§ **Work to be completed**
Exact repetition, pictures omitted: give every record below again.

§ **Supplied records**
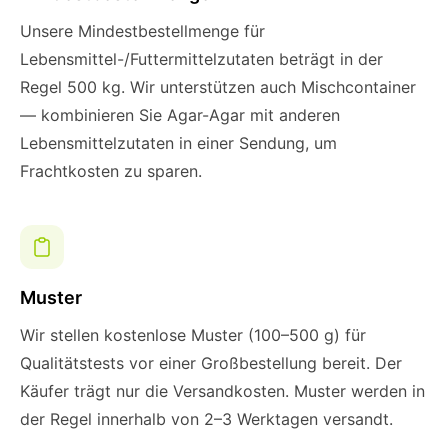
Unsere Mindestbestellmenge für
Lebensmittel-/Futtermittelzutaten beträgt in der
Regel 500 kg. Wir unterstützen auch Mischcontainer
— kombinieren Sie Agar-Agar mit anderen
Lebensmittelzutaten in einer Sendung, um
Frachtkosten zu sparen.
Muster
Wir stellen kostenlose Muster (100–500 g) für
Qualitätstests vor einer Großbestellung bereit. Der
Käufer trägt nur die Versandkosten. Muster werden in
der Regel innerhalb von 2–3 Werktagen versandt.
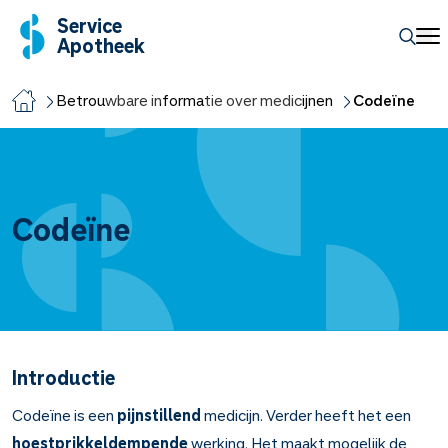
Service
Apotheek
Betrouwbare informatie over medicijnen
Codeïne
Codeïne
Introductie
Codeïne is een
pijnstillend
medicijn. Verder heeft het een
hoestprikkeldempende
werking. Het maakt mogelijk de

§ **Reply**
Unsere Mindestbestellmenge für
Lebensmittel-/Futtermittelzutaten beträgt in der
Regel 500 kg. Wir unterstützen auch Mischcontainer
— kombinieren Sie Agar-Agar mit anderen
Lebensmittelzutaten in einer Sendung, um
Frachtkosten zu sparen.
Muster
Wir stellen kostenlose Muster (100–500 g) für
Qualitätstests vor einer Großbestellung bereit. Der
Käufer trägt nur die Versandkosten. Muster werden in
der Regel innerhalb von 2–3 Werktagen versandt.
Service
Apotheek
Betrouwbare informatie over medicijnen
Codeïne
Codeïne
Introductie
Codeïne is een
pijnstillend
medicijn. Verder heeft het een
hoestprikkeldempende
werking. Het maakt mogelijk de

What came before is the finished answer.